Los numerosos anuncios para cerrar estos alquileres que se podían encontrar fácilmente en internet hace unos meses se han reducido en número, a la vez que ha disminuido el precio solicitado por los propietarios.
Los aficionados más previsores se enfrentaron a cantidades próximas a los 20.000 euros por un balcón del noveno piso en un edificio de la Prolongación del Paseo de la Alameda para poder ver la carrera del día 24 y los entrenamientos libres y oficiales de los días 22 y 23, respectivamente.
Ante la falta de plazas hoteleras y aprovechando la coincidencia del Gran Premio con las fechas estivales, propietarios de pisos en distintos puntos de la ciudad y en municipios cercanos ofrecían sus casas en régimen de alquiler por precios que llegaban a los 6.000 euros para los tres días del Gran Premio, en este caso para aquellos aficionados que llegaban a Valencia con entradas.
Sin embargo, los anuncios que poblaban cientos de páginas web el pasado mes de mayo se han convertido en ofertas mucho más asequibles para el bolsillo medio y ahora se pueden encontrar balcones con vistas al circuito urbano por quinientos euros o alojamiento en un piso en la avenida Cardenal Benlloch, a escasos minutos de la zona de la carrera, por seiscientos para los tres días que dura la prueba.
Del mismo modo han caído también los precios de las entradas a las exclusivas terrazas montadas por empresas que ofrecen la posibilidad de disfrutar de la Fórmula Uno rodeados de lujo.
Sus ofertas 'last minute' (de última hora) han reducido los precios hasta el 35 por ciento de la oferta inicial, al pasar de los mil euros a 350 ó de 2.500 a mil por persona, en todos los casos sin incluir el IVA.
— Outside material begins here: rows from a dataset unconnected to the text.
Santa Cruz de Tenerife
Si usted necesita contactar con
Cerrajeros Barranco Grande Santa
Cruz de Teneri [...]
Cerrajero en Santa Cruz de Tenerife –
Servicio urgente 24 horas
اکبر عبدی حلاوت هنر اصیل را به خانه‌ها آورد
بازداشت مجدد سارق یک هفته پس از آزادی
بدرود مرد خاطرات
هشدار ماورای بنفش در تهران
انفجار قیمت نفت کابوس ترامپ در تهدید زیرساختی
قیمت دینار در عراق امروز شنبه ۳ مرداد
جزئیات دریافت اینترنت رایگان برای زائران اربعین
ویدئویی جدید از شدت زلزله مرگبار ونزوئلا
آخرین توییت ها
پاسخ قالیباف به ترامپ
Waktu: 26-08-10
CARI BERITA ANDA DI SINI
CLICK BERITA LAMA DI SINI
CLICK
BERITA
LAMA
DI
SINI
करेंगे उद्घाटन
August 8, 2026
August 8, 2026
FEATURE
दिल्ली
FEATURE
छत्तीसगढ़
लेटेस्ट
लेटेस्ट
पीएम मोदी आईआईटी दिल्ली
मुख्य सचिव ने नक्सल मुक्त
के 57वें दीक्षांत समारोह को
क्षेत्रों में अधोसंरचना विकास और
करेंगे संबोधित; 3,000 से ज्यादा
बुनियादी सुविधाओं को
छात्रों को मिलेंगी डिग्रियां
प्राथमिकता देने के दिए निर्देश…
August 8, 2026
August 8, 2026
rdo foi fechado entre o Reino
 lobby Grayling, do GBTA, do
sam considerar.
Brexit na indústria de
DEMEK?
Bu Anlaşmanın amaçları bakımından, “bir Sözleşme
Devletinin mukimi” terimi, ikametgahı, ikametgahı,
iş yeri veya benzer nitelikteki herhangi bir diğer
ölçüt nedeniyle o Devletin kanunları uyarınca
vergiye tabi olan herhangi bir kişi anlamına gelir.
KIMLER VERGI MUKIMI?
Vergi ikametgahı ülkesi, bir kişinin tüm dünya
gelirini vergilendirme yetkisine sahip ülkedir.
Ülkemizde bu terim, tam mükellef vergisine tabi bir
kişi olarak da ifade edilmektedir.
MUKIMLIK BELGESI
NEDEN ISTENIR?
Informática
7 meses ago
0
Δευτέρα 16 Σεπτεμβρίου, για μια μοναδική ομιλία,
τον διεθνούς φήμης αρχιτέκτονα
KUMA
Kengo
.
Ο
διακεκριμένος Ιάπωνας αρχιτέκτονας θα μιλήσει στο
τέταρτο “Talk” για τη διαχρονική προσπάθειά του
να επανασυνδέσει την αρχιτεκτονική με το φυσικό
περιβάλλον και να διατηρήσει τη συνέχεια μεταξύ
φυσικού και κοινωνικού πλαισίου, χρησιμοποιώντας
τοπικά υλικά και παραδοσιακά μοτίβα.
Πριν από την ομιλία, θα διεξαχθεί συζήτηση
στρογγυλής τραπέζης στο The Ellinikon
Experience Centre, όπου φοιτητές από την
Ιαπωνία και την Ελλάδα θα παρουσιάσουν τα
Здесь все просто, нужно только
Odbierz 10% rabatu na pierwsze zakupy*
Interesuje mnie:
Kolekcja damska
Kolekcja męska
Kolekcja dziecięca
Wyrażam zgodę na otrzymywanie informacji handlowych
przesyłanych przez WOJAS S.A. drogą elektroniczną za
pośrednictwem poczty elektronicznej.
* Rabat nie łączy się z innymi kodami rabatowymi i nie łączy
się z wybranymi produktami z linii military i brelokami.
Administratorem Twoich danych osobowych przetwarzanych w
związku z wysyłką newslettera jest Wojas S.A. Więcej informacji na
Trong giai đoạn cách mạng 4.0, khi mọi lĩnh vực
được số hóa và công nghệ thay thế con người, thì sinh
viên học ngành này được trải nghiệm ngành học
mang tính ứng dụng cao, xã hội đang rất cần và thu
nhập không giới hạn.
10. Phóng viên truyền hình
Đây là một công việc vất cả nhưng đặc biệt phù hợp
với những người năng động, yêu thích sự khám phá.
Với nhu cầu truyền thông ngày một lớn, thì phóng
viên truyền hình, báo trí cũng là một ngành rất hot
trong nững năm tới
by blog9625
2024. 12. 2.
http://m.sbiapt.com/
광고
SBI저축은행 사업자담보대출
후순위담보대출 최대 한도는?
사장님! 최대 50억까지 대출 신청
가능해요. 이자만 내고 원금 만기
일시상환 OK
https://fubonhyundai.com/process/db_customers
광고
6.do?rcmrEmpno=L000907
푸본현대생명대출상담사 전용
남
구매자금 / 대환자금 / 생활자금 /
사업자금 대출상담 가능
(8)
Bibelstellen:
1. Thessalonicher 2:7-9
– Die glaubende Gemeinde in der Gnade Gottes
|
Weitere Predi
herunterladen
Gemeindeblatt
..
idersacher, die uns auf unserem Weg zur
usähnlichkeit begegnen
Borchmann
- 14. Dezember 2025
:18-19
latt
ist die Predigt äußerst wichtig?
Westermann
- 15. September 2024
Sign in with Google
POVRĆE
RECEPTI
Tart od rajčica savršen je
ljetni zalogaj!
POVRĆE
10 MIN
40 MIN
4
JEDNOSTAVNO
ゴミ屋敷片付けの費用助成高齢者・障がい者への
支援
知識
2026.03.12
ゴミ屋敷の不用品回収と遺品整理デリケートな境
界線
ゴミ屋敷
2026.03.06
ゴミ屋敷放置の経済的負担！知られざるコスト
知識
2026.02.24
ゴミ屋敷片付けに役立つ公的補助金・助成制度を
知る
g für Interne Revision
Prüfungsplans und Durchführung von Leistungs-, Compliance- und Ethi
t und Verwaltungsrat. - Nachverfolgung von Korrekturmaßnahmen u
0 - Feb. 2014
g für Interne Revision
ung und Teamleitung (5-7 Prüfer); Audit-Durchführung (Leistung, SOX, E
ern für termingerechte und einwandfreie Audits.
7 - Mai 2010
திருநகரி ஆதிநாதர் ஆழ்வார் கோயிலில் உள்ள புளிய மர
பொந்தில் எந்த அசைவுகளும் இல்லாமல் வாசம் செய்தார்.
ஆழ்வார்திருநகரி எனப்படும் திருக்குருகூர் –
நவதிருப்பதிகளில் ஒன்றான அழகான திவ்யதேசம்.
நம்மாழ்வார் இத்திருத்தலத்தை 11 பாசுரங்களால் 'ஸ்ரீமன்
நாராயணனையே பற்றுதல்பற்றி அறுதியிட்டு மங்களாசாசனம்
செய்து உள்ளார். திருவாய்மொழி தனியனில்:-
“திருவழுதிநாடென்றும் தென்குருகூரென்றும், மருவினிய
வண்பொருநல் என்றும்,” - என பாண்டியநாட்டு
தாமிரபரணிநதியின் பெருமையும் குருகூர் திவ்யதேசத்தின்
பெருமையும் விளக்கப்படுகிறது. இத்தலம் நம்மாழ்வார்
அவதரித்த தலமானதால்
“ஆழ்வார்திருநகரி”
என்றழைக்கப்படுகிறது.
A veinticuatro horas para que comiencen a rodar los monoplazas, los precios que se encuentran en la red responden a un último intento de poder hacer algo de negocio con la celebración del Gran Premio.
Además, el mercado esporádico del alquiler de balcones con vistas se ha visto mermado también por las restricciones municipales al uso de las terrazas y cubiertas de los edificios próximos al circuito.
En un bando, hecho público el pasado 18 de julio, la alcaldesa, Rita Barberá, recordó a los propietarios que "conforme a la normativa vigente, no resulta autorizable la realización en las cubiertas y terrazas de los edificios de uso residencial de cualquier tipo de actividad que pudiera estar sujeta a la normativa sobre espectáculos públicos y actividades recreativas".
Así, muchas de las ofertas por balcones no se anuncian como tales, sino como un regalo a cambio de la compra de otro objeto que se vende por una cantidad elevada.
Un ejemplo es el de la oferta de sombreros de paja por 999 euros, cuya compra va acompañada de una invitación para ver la carrera desde un balcón frente al cementerio del Grao, un regalo similar al que recibirá el comprador de un llavero de 599 euros.
Lo mismo ocurre con las entradas. En internet, se pueden adquirir bolígrafos por 250 euros o camisas por mil, aunque todos estos "insignificantes" objetos llevan consigo el regalo de entradas para disfrutar de primera mano del espectáculo de la Fórmula Uno.